Big problems. Crying at school acting out at home. Obviously, it isn't the time for me to start dating. Put that on a back burner.
The acting out brought dad back into the picture -- in a roundabout way. The acting out caused me to bring the hammer down -- so to speak -- on said child for inappropriate behavior. It didn't take long before he called dad to tell on me -- and ask if he could go live with dad. Fortunately for me, dad came over and we all had a table discussion about what happened. Dad totally supported me -- big whew on that one!
Child and I talked and talked about incident. I know it is difficult for any child to be disciplined. Especially when most of the time, the relationship is great and smooth. Then it is more like a friendship. I explained that to the child, and I think he understood. It is important for children to make the distinction between parent and friend. It helped that dad totally supported me in this -- and he reinforced the parent vs. friend theme.
It got me to thinking about my relationship with dad. Although I don't want to get back with dad and divorce IS in the picture, it had caused some reminiscing on my part about when dad and I were together and happy. I guess that is what I miss. I miss the partner I had, and the friend I had.

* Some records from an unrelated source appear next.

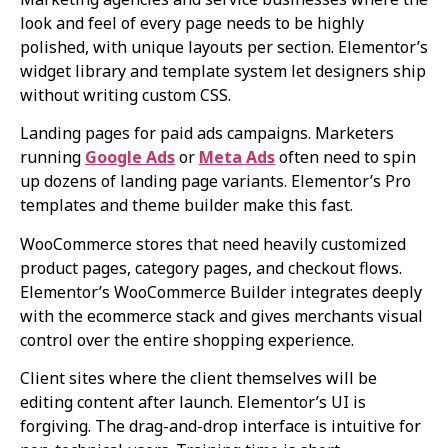
look and feel of every page needs to be highly
polished, with unique layouts per section. Elementor’s
widget library and template system let designers ship
without writing custom CSS.
Landing pages for paid ads campaigns. Marketers
running
Google Ads
or
Meta Ads
often need to spin
up dozens of landing page variants. Elementor’s Pro
templates and theme builder make this fast.
WooCommerce stores that need heavily customized
product pages, category pages, and checkout flows.
Elementor’s WooCommerce Builder integrates deeply
with the ecommerce stack and gives merchants visual
control over the entire shopping experience.
Client sites where the client themselves will be
editing content after launch. Elementor’s UI is
forgiving. The drag-and-drop interface is intuitive for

I really don't want to date. I am not ready. I don't know what I would do if someone wanted to kiss me. I am totally not ready for that. I just thought it would be good for me to be around more adults. My friends --well most of them, work during the day and are busy during their off time, so I don't get to see them as much as I would like. I really just want a pal. In all honesty, I want my friend and husband back -- the one that I fell in love with -- not the person that he is now. I want my partner -- but that is a relationship that will never happen. He is not the person that I am looking for. I am not the person that he could be with. I have changed too much. He has changed too much.
Sad though. I do catch glimpses of that dead relationship -- like when we were totally in sync over the child. It is that ghost that I am looking for -- and he isn't there, and never will be. That is the sad thing about dead relationships. That is why they are dead. But I still miss it -- and AI will forever have a hole that can't be filled by anything else.